Ethereum’s Fosaka Upgrade Promises Cost Reduction and Performance Boost

Select Language

Ethereum’s latest Fosaka upgrade focuses on engineering improvements designed to reduce network costs and enhance performance. Unlike previous major upgrades that introduced new concepts, Fosaka aims to resolve specific issues through practical refinements. The upgrade particularly targets lowering Layer 2 (L2) costs, primarily related to data publishing fees incurred on Layer 1 (L1). By expanding data availability eightfold through block technology and PeerDAS random sampling verification, Fosaka significantly reduces L2 fees. While some experts believe that lowering L2 fees alone may not substantially increase activity across the Ethereum ecosystem, the upgrade is expected to positively impact specialized application chains, especially those involved in real asset infrastructure and payment systems.

Additionally, Fosaka stabilizes block fees and implements a minimum base fee (EIP-7918), supporting ongoing ETH burning. This counters the temporary inflation observed after the Denken upgrade and reinforces Ethereum’s role as a reliable global settlement layer. The gas limit has been raised to 60 million, increasing L1 throughput.

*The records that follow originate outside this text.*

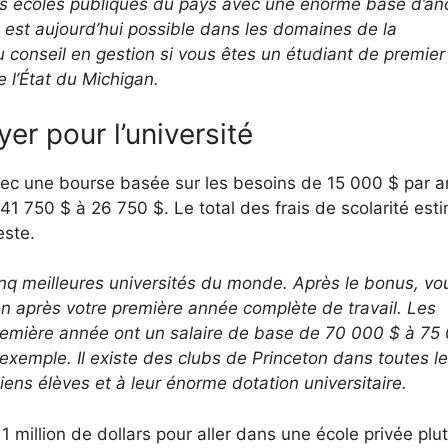
res écoles publiques du pays avec une énorme base d’an
 est aujourd’hui possible dans les domaines de la
du conseil en gestion si vous êtes un étudiant de premier
e l’État du Michigan.
r pour l’université
vec une bourse basée sur les besoins de 15 000 $ par a
 41 750 $ à 26 750 $. Le total des frais de scolarité est
este.
cinq meilleures universités du monde. Après le bonus, vo
 après votre première année complète de travail. Les
remière année ont un salaire de base de 70 000 $ à 75
xemple. Il existe des clubs de Princeton dans toutes l
iens élèves et à leur énorme dotation universitaire.
 million de dollars pour aller dans une école privée plu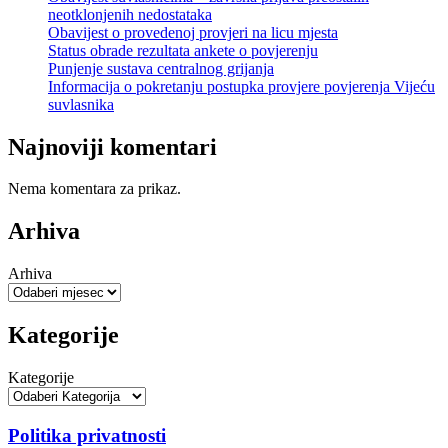
neotklonjenih nedostataka
Obavijest o provedenoj provjeri na licu mjesta
Status obrade rezultata ankete o povjerenju
Punjenje sustava centralnog grijanja
Informacija o pokretanju postupka provjere povjerenja Vijeću
suvlasnika
Najnoviji komentari
Nema komentara za prikaz.
Arhiva
Arhiva
Kategorije
Kategorije
Politika privatnosti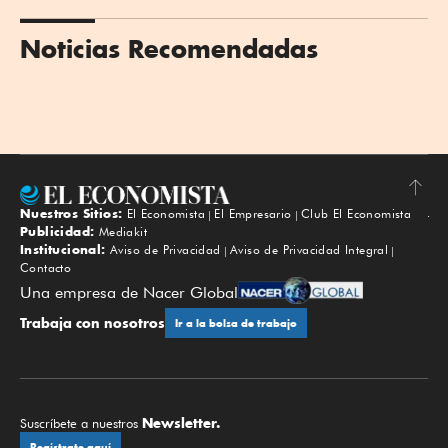
Noticias Recomendadas
Nuestros Sitios:
El Economista
El Empresario
Club El Economista
Subir
Publicidad:
Mediakit
Institucional:
Aviso de Privacidad
Aviso de Privacidad Integral
Contacto
Una empresa de Nacer Global
Trabaja con nosotros
Ir a la bolsa de trabajo
Newsletter.
Suscríbete a nuestros
Regístrate aquí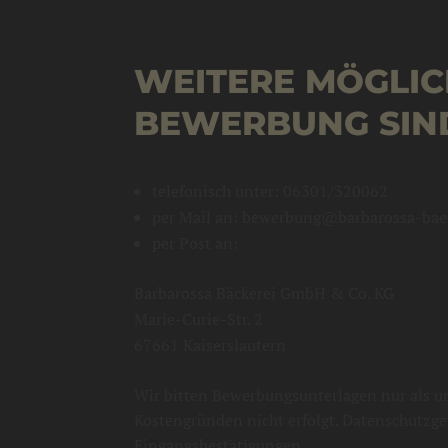
WEITERE MÖGLIC
BEWERBUNG SIN
telefonisch unter: 06301/320062
per Mail an: bewerbung@barbarossa-bae
per Post an:
Barbarossa Bäckerei GmbH & Co. KG
Marie-Curie-Str. 2
67661 Kaiserslautern
Wir bitten Bewerbungsunterlagen nur als u
Kostengründen nicht erfolgt. Datenschutzge
Eingangsbestätigungen.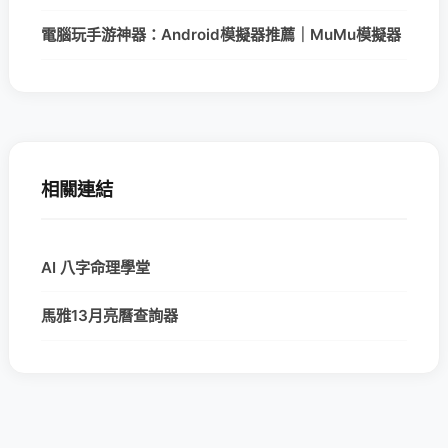
電腦玩手游神器：Android模擬器推薦｜MuMu模擬器
相關連結
AI 八字命理學堂
馬雅13月亮曆查詢器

Although Ethereum’s transactions per second improve moderately compared to other blockchains, its rollup-centric approach—combining L1 settlement with L2 execution—provides enhanced flexibility and capacity. The validator limit is reduced by 85% via PeerDAS, promoting decentralization and alleviating institutional control concerns. This light implementation of sharding improves scalability and opens participation opportunities for traditional financial firms like Fidelity and BlackRock.

Overall, the Fosaka upgrade positions Ethereum as a more stable, efficient, and institutionally scalable blockchain, enabling dual development paths and a micro-deflationary value model. It remains to be seen whether this advancement will restore confidence among advanced ETH users.